Locally on the way by train
Trains are the main means of freight and passenger transport in China and are mostly safe and punctual. The main routes run from Beijing to Guangzhou, Shanghai, Harbin, Chengdu, Tianjin and Urumqi and from Guangzhou to Hong Kong. The high-speed lines in China cover about 30,000 km. The 1,318 km long high-speed line of the China Railway between Beijing and Shanghai connects the two metropolises in just 4 hours 48 minutes with stopovers in Nanjing, Tianjin and Jinan, among others. The night train between Beijing and Shanghai takes 9 hours 15 minutes.
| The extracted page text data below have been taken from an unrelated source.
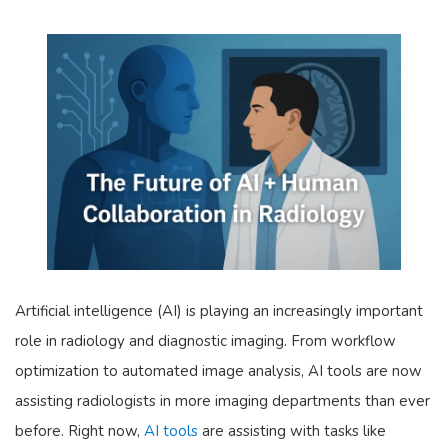
Artificial intelligence (AI) is playing an increasingly important
role in radiology and diagnostic imaging. From workflow
optimization to automated image analysis, AI tools are now
assisting radiologists in more imaging departments than ever
before. Right now,
AI tools
are assisting with tasks like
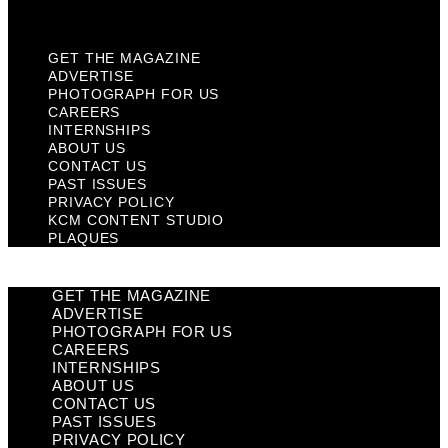
Plaques
GET THE MAGAZINE
ADVERTISE
PHOTOGRAPH FOR US
CAREERS
INTERNSHIPS
ABOUT US
CONTACT US
PAST ISSUES
PRIVACY POLICY
KCM CONTENT STUDIO
PLAQUES
GET THE MAGAZINE
ADVERTISE
PHOTOGRAPH FOR US
CAREERS
INTERNSHIPS
ABOUT US
CONTACT US
PAST ISSUES
PRIVACY POLICY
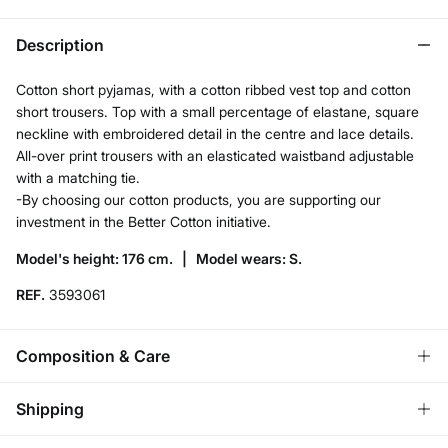
Description
Cotton short pyjamas, with a cotton ribbed vest top and cotton
short trousers. Top with a small percentage of elastane, square
neckline with embroidered detail in the centre and lace details.
All-over print trousers with an elasticated waistband adjustable
with a matching tie.
-By choosing our cotton products, you are supporting our
investment in the Better Cotton initiative.
Model's height: 176 cm. |
Model wears: S.
REF.
3593061
Composition & Care
Composition
Shipping
95%
cotton
,
5%
elastane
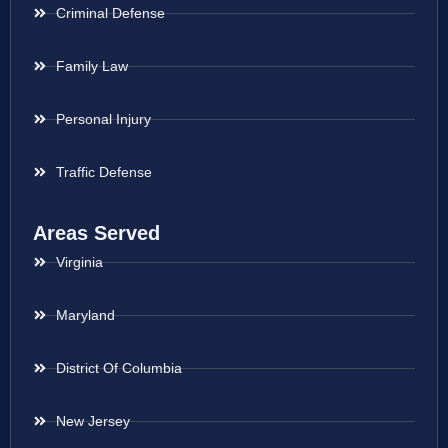
Criminal Defense
Family Law
Personal Injury
Traffic Defense
Areas Served
Virginia
Maryland
District Of Columbia
New Jersey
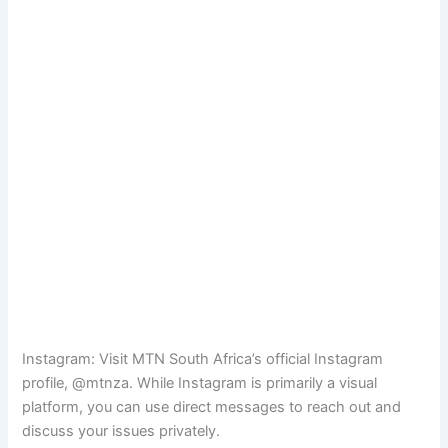
Instagram: Visit MTN South Africa’s official Instagram
profile, @mtnza. While Instagram is primarily a visual
platform, you can use direct messages to reach out and
discuss your issues privately.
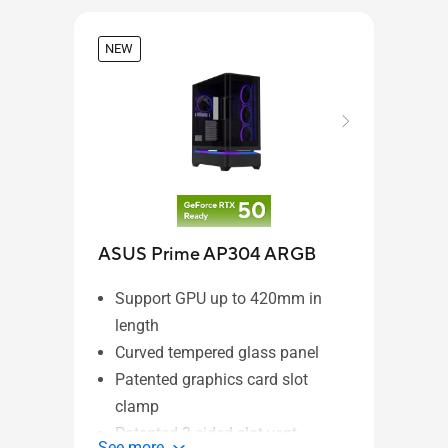
NEW
ProA
ASUS Prime AP304 ARGB
28
Support GPU up to 420mm in
3-
length
CN
Curved tempered glass panel
ho
Patented graphics card slot
Li
clamp
bl
Patented 3-sided slot vent
See 
See more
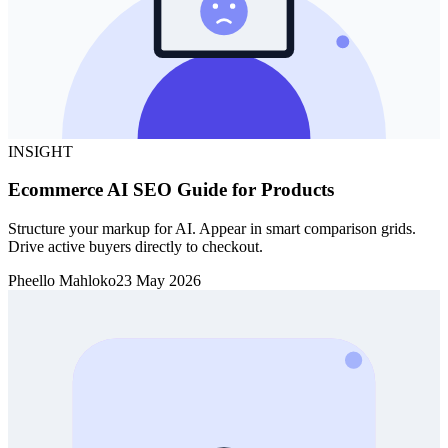
INSIGHT
Ecommerce AI SEO Guide for Products
Structure your markup for AI. Appear in smart comparison grids.
Drive active buyers directly to checkout.
Pheello Mahloko
23 May 2026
There are also high-speed connections between Beijing and Tianjin (journey time: 30 minutes) and between Guiyang and Chengdu (journey time: 3 hours 30 minutes to 5 hours). Beijing and Hong Kong are connected by a high-speed railway via Wuhan and Guangzhou (journey time: 9 hours). The Qinghai-Tibet Railway connects Lhasa with Qinghai Province. There is a connection to Beijing from the Golmud terminus. Travel time to Beijing is 43 hours. At over 5,000 meters above sea level, it is the highest railway in the world. Train tickets are available online from China Railway, directly from the train station, through travel agencies and hotels. It is advisable to buy the tickets at least 10 days in advance.
Traveling by ship
Ferry services are offered on the larger rivers. Victoria Cruises offers year-round Yangtze River cruises between Chongqing and Shanghai via Wuhan and Nanjing. CKS operates regular ferry services between Hong Kong and mainland China.